------ Available data ------

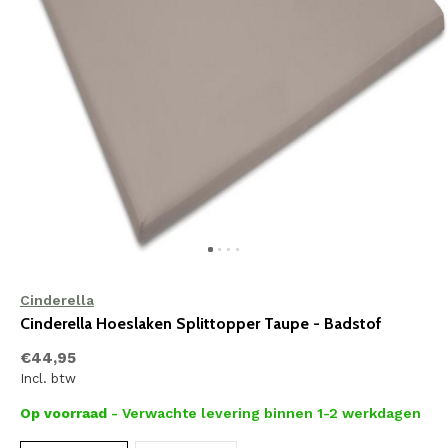
Cinderella
Cinderella Hoeslaken Splittopper Taupe - Badstof
€44,95
Incl. btw
Op voorraad
- Verwachte levering binnen 1-2 werkdagen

------

Full copy, no pictures: write out each line of the data exactly as it stands.

## Response for this exercise
Cinderella
Cinderella Hoeslaken Splittopper Taupe - Badstof
€44,95
Incl. btw
Op voorraad
- Verwachte levering binnen 1-2 werkdagen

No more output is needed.